(Stored data entries)
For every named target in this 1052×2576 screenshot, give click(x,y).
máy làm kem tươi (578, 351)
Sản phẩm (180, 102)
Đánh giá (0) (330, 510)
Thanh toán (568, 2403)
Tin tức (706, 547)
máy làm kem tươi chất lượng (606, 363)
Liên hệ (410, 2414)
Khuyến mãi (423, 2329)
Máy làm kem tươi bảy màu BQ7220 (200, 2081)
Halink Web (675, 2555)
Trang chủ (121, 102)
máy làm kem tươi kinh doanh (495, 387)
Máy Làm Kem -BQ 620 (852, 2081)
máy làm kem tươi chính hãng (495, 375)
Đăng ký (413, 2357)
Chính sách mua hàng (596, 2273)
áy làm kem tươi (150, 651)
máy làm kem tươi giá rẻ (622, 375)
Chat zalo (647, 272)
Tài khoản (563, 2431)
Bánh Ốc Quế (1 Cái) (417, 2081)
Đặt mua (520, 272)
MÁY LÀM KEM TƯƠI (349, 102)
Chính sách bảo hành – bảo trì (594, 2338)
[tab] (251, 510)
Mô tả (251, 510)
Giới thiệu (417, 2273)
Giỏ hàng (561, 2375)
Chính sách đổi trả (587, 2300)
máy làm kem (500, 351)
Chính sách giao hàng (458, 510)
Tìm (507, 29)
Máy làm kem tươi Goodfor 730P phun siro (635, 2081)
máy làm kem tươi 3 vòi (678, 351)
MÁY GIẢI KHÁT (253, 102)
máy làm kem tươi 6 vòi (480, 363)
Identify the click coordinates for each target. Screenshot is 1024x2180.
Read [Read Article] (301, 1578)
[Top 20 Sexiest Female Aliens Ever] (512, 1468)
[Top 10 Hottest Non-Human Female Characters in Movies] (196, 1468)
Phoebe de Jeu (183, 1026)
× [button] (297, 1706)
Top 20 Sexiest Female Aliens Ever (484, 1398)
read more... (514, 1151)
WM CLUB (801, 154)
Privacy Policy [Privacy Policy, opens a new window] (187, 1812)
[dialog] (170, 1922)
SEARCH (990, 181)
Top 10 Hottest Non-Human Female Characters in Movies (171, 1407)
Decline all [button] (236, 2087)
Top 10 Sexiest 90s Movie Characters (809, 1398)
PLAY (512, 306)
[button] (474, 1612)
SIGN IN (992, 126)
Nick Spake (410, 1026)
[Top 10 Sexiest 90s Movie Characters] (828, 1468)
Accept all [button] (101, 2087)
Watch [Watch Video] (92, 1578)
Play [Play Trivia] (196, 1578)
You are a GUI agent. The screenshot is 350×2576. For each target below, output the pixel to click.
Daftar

__How to complete this task__
Reproduce each entry word for word.

__Response to the exercise__
For every named target in this 1052×2576 screenshot, give click(x,y).
máy làm kem tươi (578, 351)
Sản phẩm (180, 102)
Đánh giá (0) (330, 510)
Thanh toán (568, 2403)
Tin tức (706, 547)
máy làm kem tươi chất lượng (606, 363)
Liên hệ (410, 2414)
Khuyến mãi (423, 2329)
Máy làm kem tươi bảy màu BQ7220 (200, 2081)
Halink Web (675, 2555)
Trang chủ (121, 102)
máy làm kem tươi kinh doanh (495, 387)
Máy Làm Kem -BQ 620 (852, 2081)
máy làm kem tươi chính hãng (495, 375)
Đăng ký (413, 2357)
Chính sách mua hàng (596, 2273)
áy làm kem tươi (150, 651)
máy làm kem tươi giá rẻ (622, 375)
Chat zalo (647, 272)
Tài khoản (563, 2431)
Bánh Ốc Quế (1 Cái) (417, 2081)
Đặt mua (520, 272)
MÁY LÀM KEM TƯƠI (349, 102)
Chính sách bảo hành – bảo trì (594, 2338)
[tab] (251, 510)
Mô tả (251, 510)
Giới thiệu (417, 2273)
Giỏ hàng (561, 2375)
Chính sách đổi trả (587, 2300)
máy làm kem (500, 351)
Chính sách giao hàng (458, 510)
Tìm (507, 29)
Máy làm kem tươi Goodfor 730P phun siro (635, 2081)
máy làm kem tươi 3 vòi (678, 351)
MÁY GIẢI KHÁT (253, 102)
máy làm kem tươi 6 vòi (480, 363)
Identify the click coordinates for each target. Screenshot is 1024x2180.
Read [Read Article] (301, 1578)
[Top 20 Sexiest Female Aliens Ever] (512, 1468)
[Top 10 Hottest Non-Human Female Characters in Movies] (196, 1468)
Phoebe de Jeu (183, 1026)
× [button] (297, 1706)
Top 20 Sexiest Female Aliens Ever (484, 1398)
read more... (514, 1151)
WM CLUB (801, 154)
Privacy Policy [Privacy Policy, opens a new window] (187, 1812)
[dialog] (170, 1922)
SEARCH (990, 181)
Top 10 Hottest Non-Human Female Characters in Movies (171, 1407)
Decline all [button] (236, 2087)
Top 10 Sexiest 90s Movie Characters (809, 1398)
PLAY (512, 306)
[button] (474, 1612)
SIGN IN (992, 126)
Nick Spake (410, 1026)
[Top 10 Sexiest 90s Movie Characters] (828, 1468)
Accept all [button] (101, 2087)
Watch [Watch Video] (92, 1578)
Play [Play Trivia] (196, 1578)
You are a GUI agent. The screenshot is 350×2576. For each target below, output the pixel to click.
Daftar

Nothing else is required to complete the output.